HALO7D II: The Halo Velocity Ellipsoid and Velocity Anisotropy with Distant Main Sequence Stars

TL;DR

This paper measures the velocity anisotropy of distant Milky Way halo stars using HALO7D data, revealing field-to-field variations that suggest the halo is not phase mixed and providing insights into the Galaxy's accretion history.

Contribution

It introduces a Bayesian method for measuring halo star proper motions and estimates the velocity anisotropy and ellipsoid parameters, highlighting spatial variations and their implications.

Findings

Velocity anisotropy $eta$ is approximately 0.63 at 24 kpc.

$eta$ varies across different fields, indicating incomplete phase mixing.

Simulated halos show similar $eta$ variation, linking it to accretion history.

Abstract

The Halo Assembly in Lambda-CDM: Observations in 7 Dimensions (HALO7D) dataset consists of Keck II/DEIMOS spectroscopy and Hubble Space Telescope-measured proper motions of Milky Way (MW) halo main sequence turnoff stars in the CANDELS fields.

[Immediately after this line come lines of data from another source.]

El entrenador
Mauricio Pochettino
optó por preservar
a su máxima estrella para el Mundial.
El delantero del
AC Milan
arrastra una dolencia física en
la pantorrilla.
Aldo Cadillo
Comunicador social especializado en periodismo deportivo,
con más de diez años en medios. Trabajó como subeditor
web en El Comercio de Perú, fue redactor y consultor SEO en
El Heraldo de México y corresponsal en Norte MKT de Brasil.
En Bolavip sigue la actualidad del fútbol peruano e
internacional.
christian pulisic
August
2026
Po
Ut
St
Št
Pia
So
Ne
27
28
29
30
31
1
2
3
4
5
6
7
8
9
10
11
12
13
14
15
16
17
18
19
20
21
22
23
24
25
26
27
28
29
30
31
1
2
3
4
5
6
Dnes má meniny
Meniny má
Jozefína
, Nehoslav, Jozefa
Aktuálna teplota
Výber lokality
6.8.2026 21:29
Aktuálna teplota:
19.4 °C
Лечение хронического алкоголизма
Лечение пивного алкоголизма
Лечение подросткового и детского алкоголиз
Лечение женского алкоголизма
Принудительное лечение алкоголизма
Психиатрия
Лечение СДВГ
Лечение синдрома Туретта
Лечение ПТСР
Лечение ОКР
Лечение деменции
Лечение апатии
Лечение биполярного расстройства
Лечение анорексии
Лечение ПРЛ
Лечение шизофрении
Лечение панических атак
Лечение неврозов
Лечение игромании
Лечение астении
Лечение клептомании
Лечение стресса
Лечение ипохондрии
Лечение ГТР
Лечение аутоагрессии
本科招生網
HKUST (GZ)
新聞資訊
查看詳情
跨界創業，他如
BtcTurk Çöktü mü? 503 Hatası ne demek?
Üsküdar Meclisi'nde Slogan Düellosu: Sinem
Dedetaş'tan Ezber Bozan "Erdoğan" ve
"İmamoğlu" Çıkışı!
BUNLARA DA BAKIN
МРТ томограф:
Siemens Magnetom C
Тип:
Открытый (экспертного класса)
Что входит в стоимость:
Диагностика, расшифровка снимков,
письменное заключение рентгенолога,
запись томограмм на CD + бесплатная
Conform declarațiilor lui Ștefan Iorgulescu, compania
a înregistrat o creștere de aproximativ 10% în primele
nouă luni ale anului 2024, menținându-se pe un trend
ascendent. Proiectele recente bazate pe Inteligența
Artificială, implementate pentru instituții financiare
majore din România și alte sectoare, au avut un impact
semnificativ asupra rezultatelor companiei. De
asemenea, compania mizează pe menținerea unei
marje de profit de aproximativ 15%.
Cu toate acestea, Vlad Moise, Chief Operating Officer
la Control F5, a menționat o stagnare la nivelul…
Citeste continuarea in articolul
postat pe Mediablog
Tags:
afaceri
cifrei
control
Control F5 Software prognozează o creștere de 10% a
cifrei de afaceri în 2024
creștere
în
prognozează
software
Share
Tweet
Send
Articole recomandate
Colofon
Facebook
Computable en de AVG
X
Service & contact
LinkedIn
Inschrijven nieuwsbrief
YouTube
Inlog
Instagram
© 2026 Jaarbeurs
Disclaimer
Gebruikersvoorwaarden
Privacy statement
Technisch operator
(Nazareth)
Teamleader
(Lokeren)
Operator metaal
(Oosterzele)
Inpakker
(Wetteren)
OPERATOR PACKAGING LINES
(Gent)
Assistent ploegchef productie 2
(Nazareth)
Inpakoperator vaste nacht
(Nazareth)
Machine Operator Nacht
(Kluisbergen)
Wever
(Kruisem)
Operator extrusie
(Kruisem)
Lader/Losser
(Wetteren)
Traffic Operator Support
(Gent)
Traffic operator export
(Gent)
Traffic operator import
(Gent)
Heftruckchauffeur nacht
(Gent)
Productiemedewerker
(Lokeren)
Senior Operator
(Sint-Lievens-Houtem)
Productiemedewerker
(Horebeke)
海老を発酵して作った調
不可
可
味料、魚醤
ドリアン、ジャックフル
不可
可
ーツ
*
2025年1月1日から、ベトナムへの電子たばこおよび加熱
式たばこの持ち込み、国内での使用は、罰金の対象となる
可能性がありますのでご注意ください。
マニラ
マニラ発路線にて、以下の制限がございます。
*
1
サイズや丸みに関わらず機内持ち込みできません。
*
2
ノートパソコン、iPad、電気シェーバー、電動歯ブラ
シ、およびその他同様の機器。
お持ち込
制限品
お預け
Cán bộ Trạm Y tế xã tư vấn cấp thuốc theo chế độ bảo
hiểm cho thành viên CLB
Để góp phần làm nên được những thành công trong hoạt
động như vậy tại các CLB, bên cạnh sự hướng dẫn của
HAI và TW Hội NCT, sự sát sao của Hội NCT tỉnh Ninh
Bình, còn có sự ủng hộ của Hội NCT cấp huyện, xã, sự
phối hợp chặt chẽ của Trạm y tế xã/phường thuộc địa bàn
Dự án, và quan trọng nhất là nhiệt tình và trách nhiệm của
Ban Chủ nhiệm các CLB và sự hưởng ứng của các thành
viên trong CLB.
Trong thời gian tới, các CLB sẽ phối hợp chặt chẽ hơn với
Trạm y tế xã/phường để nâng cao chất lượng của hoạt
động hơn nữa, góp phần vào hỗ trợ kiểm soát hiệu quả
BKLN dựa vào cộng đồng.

In this paper, the second in the HALO7D series, we present the proper motions for the HALO7D sample. We discuss our measurement methodology, which makes use of a Bayesian mixture modeling approach for creating the stationary reference frame of distant galaxies. Using the 3D kinematic HALO7D sample, we estimate the parameters of the halo velocity ellipsoid, $\langle v_{\phi} \rangle, \sigma_r, \sigma_{\phi}, \sigma_{\theta}$, and the velocity anisotropy $\beta$. Using the full HALO7D sample, we find $\beta=0.63 \pm 0.05$ at $\langle r \rangle =24$ kpc. We also estimate the ellipsoid parameters for our sample split into three apparent magnitude bins; the posterior medians for these estimates of $\beta$, while consistent with one another, increase as a function of mean sample distance. Finally, we estimate $\beta$ in each of the individual HALO7D fields. We find that the velocity anisotropy $\beta$ can vary from field to field, which suggests that the halo is not phase mixed at $\langle r \rangle =24$ kpc. We explore the $\beta$ variation across the skies of two stellar halos from the \textit{Latte} suite of FIRE-2 simulations, finding that both simulated galaxies show $\beta$ variation over a similar range to the variation observed across the four HALO7D fields. The accretion histories of the two simulated galaxies result in different $\beta$ variation patterns; spatially mapping $\beta$ is thus a way forward in characterizing the accretion history of the Galaxy.